++++ Excerpted records
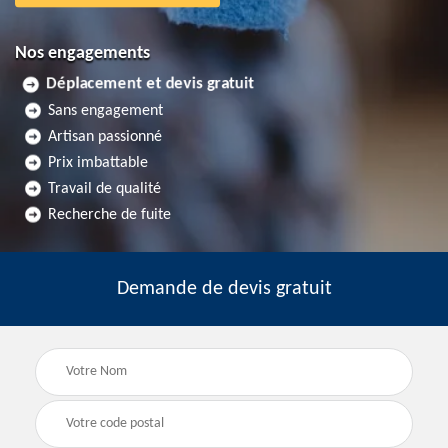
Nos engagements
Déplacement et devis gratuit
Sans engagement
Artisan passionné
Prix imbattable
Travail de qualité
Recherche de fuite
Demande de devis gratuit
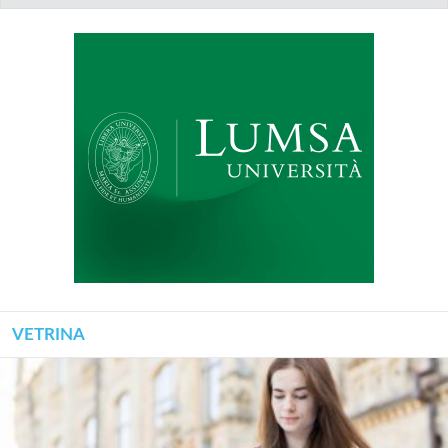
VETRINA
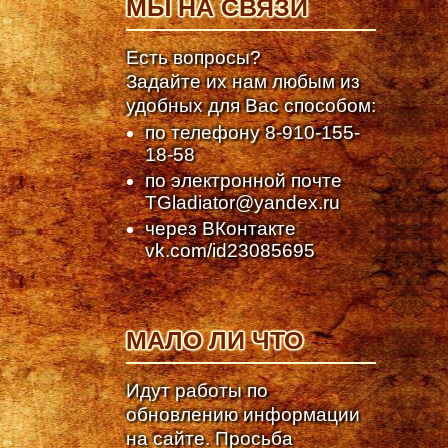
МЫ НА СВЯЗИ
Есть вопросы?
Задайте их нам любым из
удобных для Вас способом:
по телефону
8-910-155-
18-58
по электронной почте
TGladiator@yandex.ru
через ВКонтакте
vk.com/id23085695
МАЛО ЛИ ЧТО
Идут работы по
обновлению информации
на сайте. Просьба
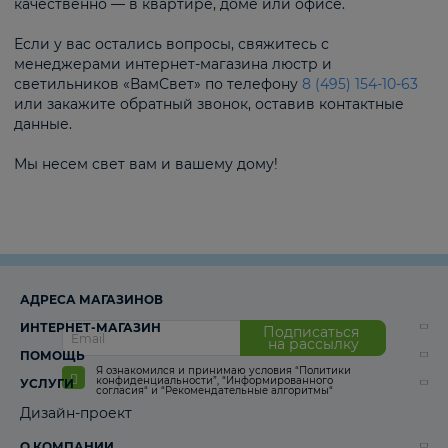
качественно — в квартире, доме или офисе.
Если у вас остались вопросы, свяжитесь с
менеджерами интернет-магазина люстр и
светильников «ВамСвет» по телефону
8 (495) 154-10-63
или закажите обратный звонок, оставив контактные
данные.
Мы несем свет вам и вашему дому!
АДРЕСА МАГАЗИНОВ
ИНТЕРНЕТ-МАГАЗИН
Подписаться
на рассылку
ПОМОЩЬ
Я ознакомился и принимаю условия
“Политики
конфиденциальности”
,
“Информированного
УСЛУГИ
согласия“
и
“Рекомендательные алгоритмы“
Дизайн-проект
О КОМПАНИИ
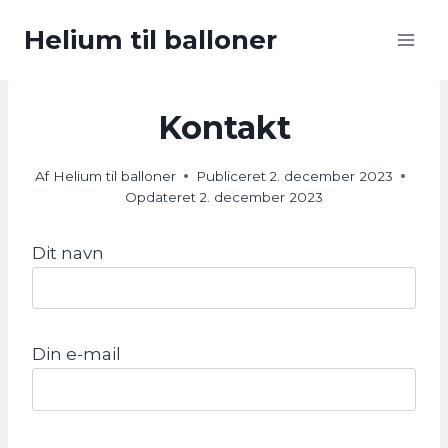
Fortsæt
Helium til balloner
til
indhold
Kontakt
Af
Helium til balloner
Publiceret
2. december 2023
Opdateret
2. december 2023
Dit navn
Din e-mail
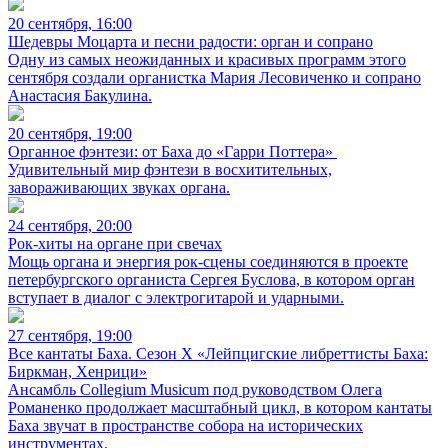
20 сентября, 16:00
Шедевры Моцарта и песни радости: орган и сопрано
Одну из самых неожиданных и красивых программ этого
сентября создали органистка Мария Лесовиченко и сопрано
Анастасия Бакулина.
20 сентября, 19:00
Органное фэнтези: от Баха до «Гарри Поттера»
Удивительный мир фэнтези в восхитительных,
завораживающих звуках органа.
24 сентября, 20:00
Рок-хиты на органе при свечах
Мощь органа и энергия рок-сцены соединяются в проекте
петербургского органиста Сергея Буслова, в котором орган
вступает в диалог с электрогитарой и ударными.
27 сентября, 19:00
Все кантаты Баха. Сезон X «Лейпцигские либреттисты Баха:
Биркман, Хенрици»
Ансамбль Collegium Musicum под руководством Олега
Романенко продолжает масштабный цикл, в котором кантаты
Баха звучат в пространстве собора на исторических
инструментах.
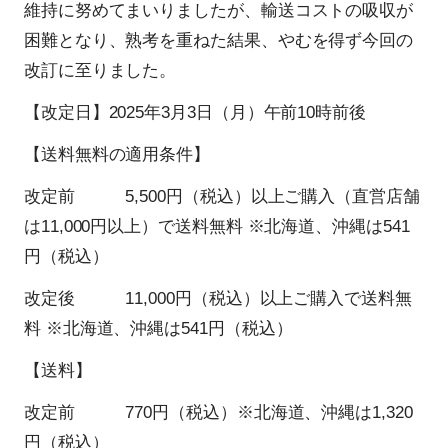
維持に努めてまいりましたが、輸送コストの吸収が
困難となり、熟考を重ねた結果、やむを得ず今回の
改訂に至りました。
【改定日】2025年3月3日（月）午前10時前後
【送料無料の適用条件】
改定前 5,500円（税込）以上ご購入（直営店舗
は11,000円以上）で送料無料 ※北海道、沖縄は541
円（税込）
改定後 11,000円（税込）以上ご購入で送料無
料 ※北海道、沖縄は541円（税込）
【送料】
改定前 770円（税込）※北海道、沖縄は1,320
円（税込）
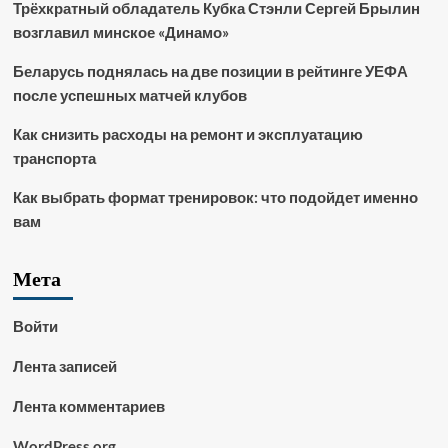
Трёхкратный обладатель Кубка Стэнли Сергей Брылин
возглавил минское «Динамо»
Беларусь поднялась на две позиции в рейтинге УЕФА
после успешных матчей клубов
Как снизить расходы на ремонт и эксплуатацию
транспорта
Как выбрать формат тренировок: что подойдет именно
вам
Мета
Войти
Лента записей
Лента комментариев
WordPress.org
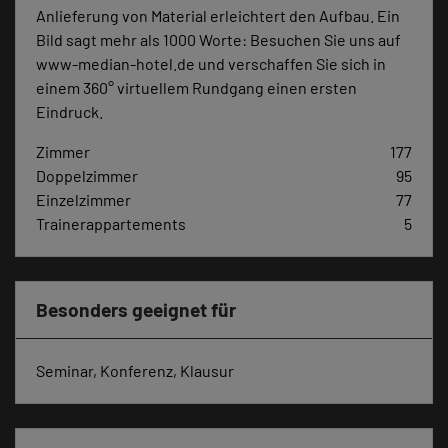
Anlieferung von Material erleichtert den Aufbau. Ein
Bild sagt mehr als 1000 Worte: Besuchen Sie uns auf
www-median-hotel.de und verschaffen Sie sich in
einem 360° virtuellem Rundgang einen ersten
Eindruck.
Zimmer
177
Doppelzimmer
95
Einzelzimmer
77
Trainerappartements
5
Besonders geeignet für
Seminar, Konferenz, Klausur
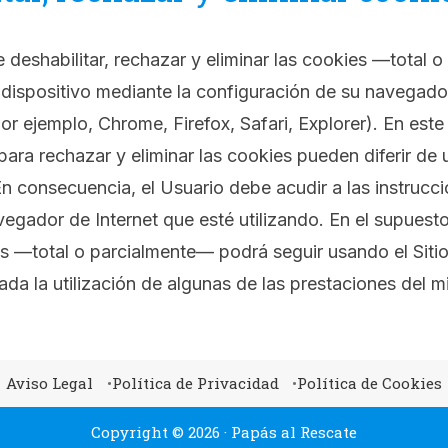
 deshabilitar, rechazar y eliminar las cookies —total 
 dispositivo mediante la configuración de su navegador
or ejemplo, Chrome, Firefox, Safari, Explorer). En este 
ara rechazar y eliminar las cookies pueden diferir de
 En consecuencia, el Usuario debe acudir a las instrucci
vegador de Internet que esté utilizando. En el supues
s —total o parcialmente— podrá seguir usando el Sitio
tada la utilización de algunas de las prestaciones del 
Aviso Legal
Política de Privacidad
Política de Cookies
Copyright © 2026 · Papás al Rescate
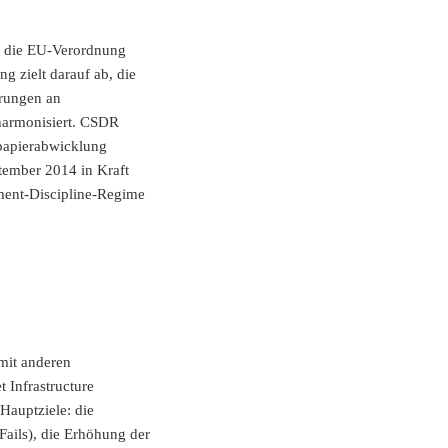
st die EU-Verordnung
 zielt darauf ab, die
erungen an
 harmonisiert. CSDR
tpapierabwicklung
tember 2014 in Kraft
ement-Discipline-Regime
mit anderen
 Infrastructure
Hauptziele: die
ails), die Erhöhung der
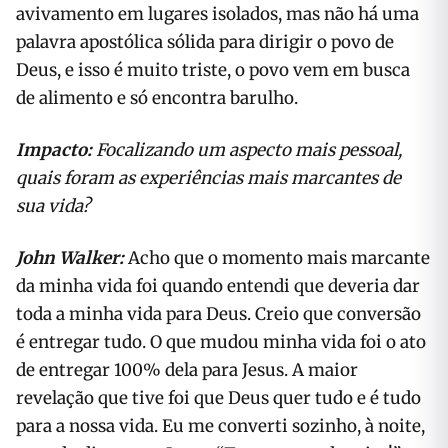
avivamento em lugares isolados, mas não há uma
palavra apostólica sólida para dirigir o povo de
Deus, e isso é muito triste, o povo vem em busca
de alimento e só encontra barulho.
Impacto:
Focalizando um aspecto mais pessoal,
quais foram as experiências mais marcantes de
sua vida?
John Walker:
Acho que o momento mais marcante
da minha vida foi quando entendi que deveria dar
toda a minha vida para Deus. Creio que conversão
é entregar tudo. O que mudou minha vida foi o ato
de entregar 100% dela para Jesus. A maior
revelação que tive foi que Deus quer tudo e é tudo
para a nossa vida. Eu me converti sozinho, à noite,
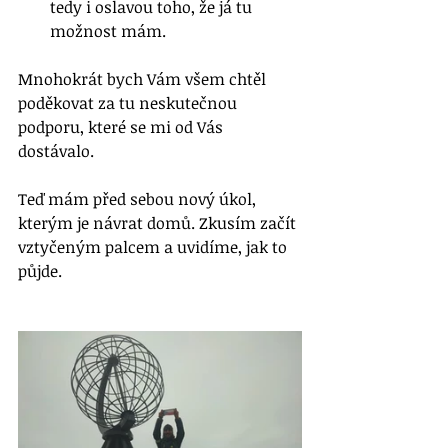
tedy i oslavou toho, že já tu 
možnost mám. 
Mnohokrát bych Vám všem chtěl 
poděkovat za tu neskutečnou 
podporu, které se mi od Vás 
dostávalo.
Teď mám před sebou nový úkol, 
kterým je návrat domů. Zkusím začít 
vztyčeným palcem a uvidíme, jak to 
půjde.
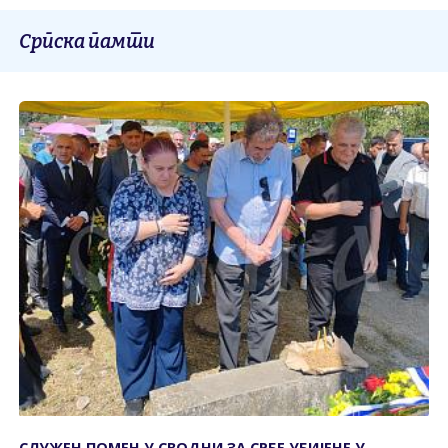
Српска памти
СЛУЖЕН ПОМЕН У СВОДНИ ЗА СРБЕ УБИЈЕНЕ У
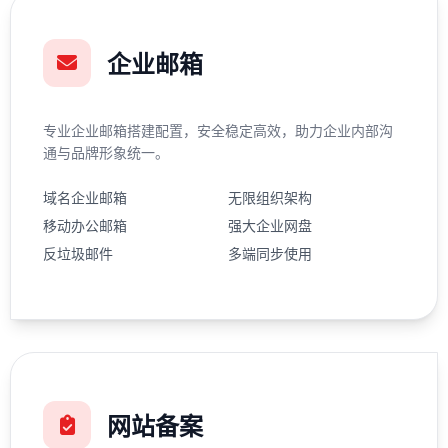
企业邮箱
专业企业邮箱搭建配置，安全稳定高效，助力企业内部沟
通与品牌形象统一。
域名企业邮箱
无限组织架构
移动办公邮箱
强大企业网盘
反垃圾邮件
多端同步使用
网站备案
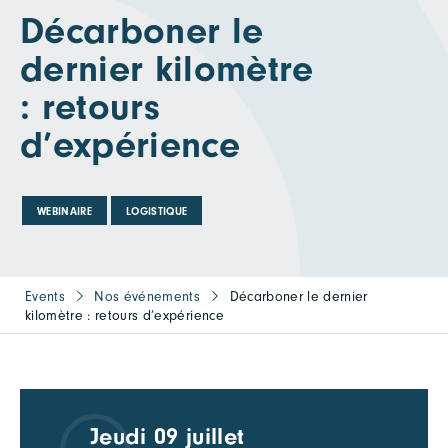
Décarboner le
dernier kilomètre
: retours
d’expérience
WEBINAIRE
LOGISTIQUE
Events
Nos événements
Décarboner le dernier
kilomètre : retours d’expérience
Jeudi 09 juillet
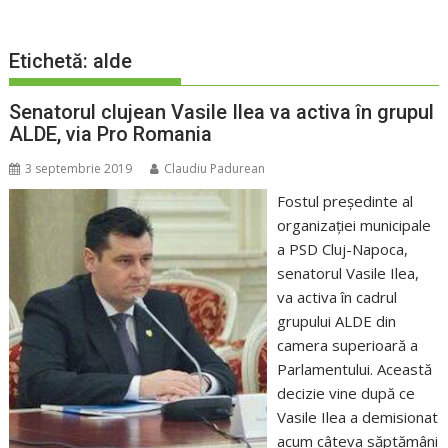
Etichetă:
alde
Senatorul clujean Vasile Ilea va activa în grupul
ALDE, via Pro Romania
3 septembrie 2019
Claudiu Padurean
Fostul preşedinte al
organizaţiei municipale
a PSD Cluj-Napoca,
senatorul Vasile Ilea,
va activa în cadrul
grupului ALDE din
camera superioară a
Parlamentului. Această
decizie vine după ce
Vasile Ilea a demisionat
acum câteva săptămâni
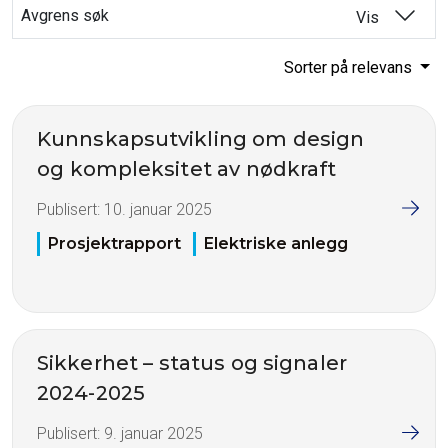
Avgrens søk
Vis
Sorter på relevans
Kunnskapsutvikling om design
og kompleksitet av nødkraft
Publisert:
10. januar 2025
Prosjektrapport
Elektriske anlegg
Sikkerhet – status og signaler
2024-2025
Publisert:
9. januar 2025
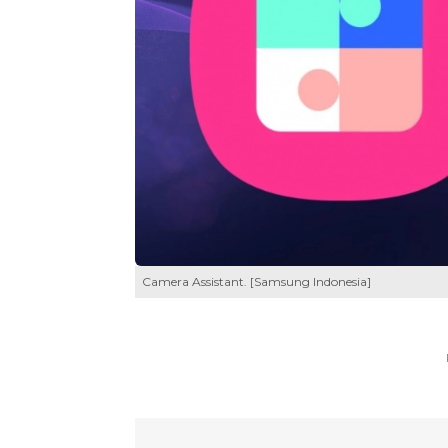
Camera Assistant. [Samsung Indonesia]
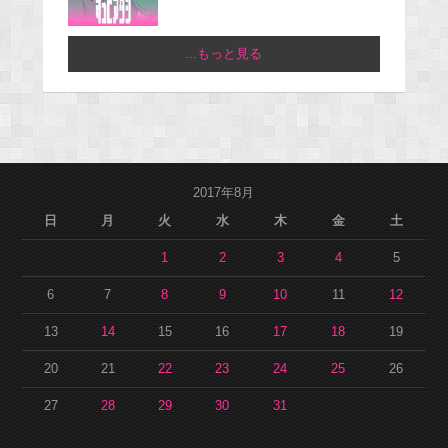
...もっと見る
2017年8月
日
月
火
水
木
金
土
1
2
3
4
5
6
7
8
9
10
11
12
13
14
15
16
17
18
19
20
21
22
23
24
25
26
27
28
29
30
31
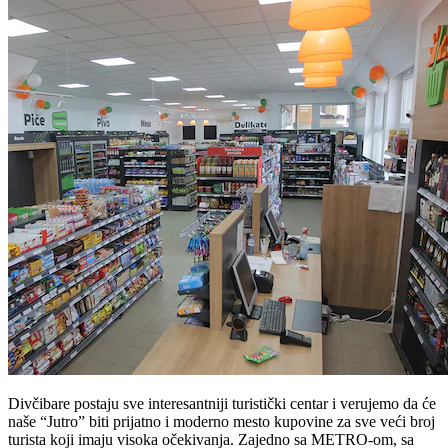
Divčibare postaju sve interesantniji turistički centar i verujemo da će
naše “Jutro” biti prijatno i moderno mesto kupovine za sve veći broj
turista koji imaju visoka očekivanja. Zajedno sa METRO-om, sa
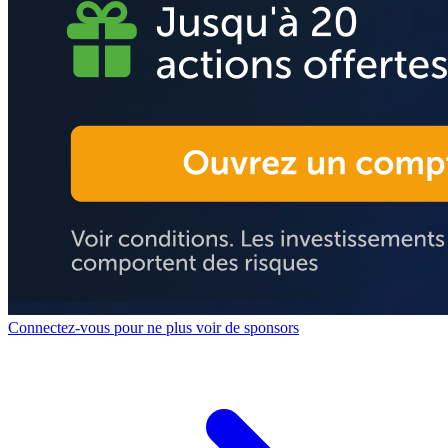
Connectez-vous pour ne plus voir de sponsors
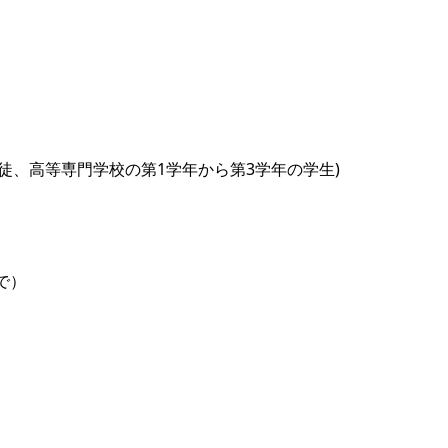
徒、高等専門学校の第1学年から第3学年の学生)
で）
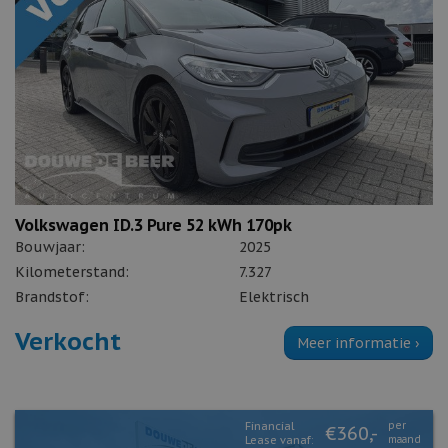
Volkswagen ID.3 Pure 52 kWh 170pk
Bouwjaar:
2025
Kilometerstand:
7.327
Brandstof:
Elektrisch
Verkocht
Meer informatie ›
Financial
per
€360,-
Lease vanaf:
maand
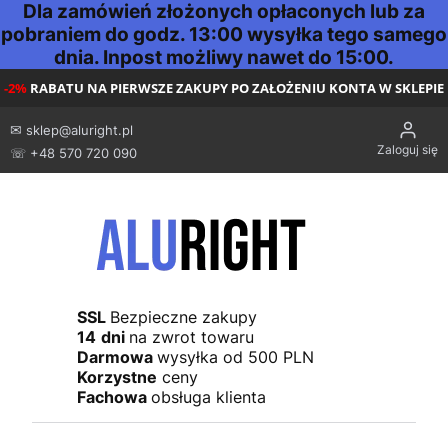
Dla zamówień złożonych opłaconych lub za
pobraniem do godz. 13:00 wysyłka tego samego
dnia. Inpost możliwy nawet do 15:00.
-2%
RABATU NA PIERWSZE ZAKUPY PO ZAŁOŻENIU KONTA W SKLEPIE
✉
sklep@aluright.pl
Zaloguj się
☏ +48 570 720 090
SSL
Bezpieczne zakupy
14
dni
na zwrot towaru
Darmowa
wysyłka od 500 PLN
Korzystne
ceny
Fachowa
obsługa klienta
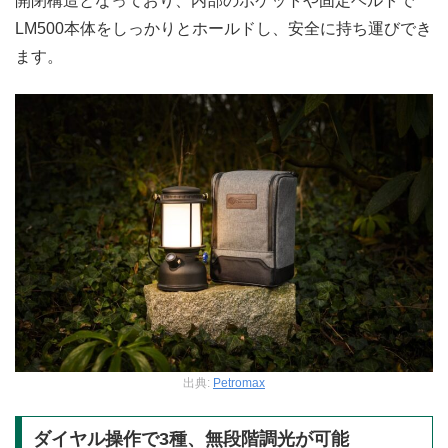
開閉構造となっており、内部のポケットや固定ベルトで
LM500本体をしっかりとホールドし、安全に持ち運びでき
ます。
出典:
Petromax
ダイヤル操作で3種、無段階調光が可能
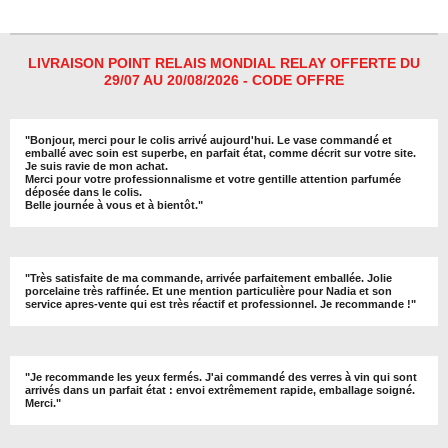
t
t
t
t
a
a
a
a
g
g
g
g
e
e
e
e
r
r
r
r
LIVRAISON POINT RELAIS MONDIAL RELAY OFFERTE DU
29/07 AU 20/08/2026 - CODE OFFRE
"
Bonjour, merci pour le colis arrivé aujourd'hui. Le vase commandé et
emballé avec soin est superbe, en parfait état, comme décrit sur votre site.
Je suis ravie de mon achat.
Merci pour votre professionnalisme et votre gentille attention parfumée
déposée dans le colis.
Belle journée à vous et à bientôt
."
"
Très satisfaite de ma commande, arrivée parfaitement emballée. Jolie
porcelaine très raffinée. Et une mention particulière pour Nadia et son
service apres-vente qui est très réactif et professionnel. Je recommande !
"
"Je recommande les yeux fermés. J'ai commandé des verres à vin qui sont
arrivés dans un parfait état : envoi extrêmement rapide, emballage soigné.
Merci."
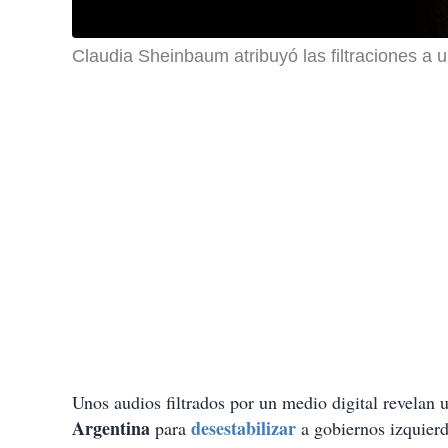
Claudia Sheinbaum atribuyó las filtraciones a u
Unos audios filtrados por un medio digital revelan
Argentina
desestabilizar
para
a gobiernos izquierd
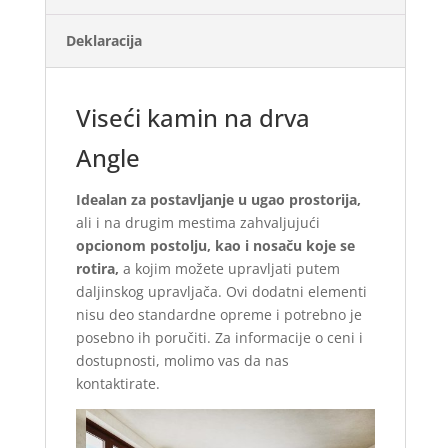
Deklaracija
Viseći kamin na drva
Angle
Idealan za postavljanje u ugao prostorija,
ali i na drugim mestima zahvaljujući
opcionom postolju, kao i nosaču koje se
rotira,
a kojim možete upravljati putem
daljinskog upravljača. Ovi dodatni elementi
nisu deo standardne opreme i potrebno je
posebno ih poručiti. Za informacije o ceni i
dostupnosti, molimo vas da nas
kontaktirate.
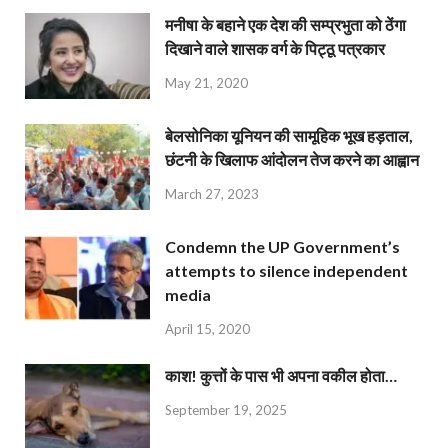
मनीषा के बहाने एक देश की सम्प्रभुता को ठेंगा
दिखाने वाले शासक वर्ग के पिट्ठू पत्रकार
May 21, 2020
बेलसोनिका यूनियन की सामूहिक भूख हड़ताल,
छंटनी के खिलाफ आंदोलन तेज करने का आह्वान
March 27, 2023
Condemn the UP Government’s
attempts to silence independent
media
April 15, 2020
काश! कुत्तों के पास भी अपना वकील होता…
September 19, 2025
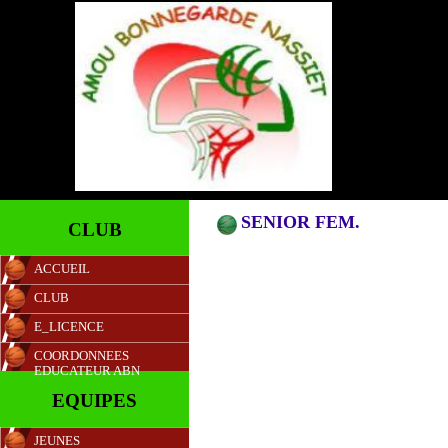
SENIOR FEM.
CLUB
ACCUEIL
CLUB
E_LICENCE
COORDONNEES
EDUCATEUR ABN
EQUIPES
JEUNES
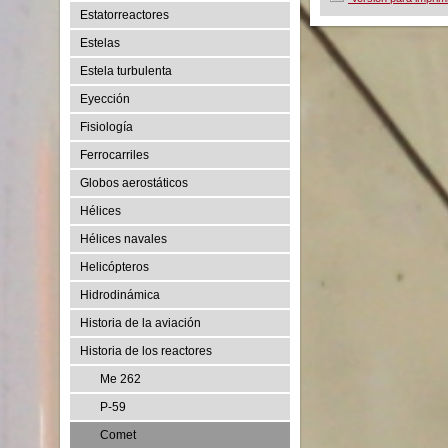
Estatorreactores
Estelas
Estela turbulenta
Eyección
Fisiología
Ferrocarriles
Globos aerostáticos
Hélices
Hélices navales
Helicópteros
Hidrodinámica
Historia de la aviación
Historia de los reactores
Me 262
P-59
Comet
++++++++
• **Aim of the task**
Extract all lines of the records above that include "Décarboner".

• **Finished task**
Décarboner le
Décarboner le dernier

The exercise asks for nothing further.